# my husband cant stop talking to a girl hes never met who lives 1,000 miles away



## FireOfTheRedhead (Jun 21, 2012)

I guess they had a stupid internet deal years before. They spoke once in awhile I guess between relationships, but it all started at 1am one night, I was 6 months pregnant wanting food, and my husband locks himself in the bathroom to talk to her for hours while she cried saying how she wants him and misses him, meanwhile our loner car breaks down on me driving myself home from getting food and he flips on me because I'm pissed that he put someone else before what shouldve been important. At the time I was unaware of the nature of their convo. Well something kept telling me I had to read it. I did. And then it all came down. I have at this point over 2,423 sexting messages, Facebook messages, hours of recorded convos between them, nude photos sent back and forth, emails, you name it. He's told her several times he loves her. And if I say one negative word about her, he defends her! He's never even met this girl. But he's dragged her every which way in our marriage. He lies about it all. Swears he won't talk to her, but sure enough, just a minute of snooping and I find it all. And he still expects me to trust him. We've been married for only a year and a half. And this is the tip of the iceberg. I don't want to give up just yet. But I don't think it'll ever change. And he says its my fault he runs to her every time we fight. Reality is, he gets pissed, says things in anger to her, she confirms them, so he gets his mind set on what he thinks is correct, specially with confirmation from his "best friend", and has now grown detached in almost every way possible. Is there any way to actually flip this? I've tried talking to her, letting her now she's wrecking a family. Not just lusting someones bf. But she's a total ***** and has respected nothing I've ever asked. I'm at my wits end. Help!
_Posted via Mobile Device_


----------



## Ansley (Apr 5, 2010)

Sounds like you have done all you can do on your end...except counceling. Have you looked into that? Confronting her and it still going on is insane. The first time you talk to an attorney it is free (1 hour in most cases) Take everything you have. Hell, print out you post. See what the attorney says. Get it all lined out and tell him ...this is what is going down. Wanna fix it? Make sure he knows it isnt a threat but that you are truly willing to go 1 of 2 directions. Im sure others will disagree with me...but this is SO unfair to you.


----------



## Henri (Jun 30, 2012)

My advice, difficult as it is, is to stop confrontation with him. The girl is an escape hatch and whilst there are issues at home he may choose the escape hatch over the issues. 

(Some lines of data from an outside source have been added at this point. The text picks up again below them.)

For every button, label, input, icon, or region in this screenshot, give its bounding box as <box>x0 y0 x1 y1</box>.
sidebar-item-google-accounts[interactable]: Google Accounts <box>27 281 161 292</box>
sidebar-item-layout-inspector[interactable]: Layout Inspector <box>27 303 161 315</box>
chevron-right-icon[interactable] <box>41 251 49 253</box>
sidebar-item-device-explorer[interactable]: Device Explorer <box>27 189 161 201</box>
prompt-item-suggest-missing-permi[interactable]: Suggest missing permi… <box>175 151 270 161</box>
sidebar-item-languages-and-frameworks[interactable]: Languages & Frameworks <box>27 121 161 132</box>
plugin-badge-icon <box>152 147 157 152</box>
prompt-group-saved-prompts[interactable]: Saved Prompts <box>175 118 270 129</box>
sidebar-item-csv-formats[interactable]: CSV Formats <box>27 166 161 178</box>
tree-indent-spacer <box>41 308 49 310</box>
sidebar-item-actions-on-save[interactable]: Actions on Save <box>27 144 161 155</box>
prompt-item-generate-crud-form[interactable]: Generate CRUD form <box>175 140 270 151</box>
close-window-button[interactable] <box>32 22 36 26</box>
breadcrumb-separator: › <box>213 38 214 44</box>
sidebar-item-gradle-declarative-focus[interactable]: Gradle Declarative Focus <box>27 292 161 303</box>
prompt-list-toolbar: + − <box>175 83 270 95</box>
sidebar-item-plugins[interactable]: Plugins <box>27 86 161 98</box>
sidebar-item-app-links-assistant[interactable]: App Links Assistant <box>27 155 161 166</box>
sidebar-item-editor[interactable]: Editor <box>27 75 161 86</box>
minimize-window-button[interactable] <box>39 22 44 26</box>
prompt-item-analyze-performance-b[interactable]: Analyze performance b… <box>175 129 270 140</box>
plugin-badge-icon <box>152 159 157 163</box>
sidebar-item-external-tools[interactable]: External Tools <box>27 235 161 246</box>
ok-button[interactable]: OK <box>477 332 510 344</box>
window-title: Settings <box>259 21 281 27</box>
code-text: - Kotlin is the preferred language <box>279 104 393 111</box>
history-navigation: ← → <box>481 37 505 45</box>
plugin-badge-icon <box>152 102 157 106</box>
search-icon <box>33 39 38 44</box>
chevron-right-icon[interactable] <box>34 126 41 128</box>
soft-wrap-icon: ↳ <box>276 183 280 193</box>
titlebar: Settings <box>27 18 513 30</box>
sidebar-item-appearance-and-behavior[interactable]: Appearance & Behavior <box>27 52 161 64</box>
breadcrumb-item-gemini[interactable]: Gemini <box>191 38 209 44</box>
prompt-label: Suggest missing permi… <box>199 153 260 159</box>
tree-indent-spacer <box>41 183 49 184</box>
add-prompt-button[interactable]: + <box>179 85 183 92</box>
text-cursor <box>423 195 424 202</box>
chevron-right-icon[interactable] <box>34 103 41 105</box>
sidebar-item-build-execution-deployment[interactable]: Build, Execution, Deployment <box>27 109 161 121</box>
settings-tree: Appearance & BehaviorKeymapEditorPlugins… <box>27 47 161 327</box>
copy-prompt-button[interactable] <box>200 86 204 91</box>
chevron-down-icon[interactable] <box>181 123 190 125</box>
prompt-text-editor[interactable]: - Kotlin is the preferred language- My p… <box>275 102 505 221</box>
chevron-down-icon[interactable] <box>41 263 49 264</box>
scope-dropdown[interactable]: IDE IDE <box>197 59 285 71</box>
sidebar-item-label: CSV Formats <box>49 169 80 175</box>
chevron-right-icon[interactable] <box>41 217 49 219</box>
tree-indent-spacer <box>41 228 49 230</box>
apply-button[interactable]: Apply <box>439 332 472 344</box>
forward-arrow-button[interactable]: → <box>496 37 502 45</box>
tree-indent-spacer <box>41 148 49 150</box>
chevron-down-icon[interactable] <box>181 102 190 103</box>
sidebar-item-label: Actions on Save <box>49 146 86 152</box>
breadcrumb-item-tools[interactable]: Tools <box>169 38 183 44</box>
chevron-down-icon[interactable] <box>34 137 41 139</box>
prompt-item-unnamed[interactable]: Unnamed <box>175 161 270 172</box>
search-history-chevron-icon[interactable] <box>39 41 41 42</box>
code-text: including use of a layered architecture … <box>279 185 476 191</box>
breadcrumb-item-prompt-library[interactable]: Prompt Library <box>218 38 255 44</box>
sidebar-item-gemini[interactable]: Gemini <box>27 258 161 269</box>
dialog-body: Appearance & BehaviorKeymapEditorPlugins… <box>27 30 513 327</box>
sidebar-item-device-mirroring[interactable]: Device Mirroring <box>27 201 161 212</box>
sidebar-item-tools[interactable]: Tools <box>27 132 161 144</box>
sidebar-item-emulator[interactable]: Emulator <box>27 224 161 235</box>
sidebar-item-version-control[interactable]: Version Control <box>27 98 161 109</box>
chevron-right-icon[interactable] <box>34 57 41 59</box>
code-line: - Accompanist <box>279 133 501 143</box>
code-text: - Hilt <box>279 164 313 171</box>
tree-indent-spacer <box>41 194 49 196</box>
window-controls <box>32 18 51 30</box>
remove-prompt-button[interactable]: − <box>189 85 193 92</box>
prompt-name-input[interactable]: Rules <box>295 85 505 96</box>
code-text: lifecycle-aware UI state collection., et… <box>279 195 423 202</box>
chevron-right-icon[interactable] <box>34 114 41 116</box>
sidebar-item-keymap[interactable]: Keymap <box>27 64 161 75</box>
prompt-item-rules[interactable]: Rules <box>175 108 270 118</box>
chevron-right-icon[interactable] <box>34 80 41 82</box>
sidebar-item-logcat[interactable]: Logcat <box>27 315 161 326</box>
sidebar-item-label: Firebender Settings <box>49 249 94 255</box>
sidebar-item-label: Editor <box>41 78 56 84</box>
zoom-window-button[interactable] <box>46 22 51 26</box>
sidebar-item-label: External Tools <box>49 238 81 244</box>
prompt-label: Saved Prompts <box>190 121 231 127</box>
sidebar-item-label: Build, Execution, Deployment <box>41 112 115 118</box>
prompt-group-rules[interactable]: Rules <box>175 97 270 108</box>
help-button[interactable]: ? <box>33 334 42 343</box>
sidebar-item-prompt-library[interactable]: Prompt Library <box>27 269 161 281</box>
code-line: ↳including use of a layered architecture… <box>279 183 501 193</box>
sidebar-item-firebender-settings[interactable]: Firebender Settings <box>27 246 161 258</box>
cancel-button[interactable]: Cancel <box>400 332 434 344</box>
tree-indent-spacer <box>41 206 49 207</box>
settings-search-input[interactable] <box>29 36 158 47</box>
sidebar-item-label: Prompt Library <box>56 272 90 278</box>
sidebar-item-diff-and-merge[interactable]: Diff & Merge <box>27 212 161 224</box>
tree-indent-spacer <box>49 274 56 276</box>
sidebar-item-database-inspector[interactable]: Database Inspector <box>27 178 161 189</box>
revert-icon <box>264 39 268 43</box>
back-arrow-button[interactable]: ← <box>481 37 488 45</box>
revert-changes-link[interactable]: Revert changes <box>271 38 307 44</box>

The focus should still be on you. You should still consinder where you are going with your relationship. What you want from life. If you have other options or plan B should you or he end it etc. I wouldn't be surprised if you know these already. The point is being prepared and with it you will feel strong and more optimistic. You will be able to manage (what is a horrid situation) without making it more horrid. 

This will help him to see that you are not a problem, or a fighter he needs to avoid. He will not have a story to report to his escape-hatch and she will not be able to tell him he is right. The chain starts to fall apart. If he is wise, he will see what he has is better than the imagined relationship (as it is really imaginary whilst it is distant) and he may start to open to communication rather than confrontation. Later you can choose to invest more time in him/the relationship or start to make yourself stronger for a new life.


----------



## anonymouskitty (Jun 5, 2012)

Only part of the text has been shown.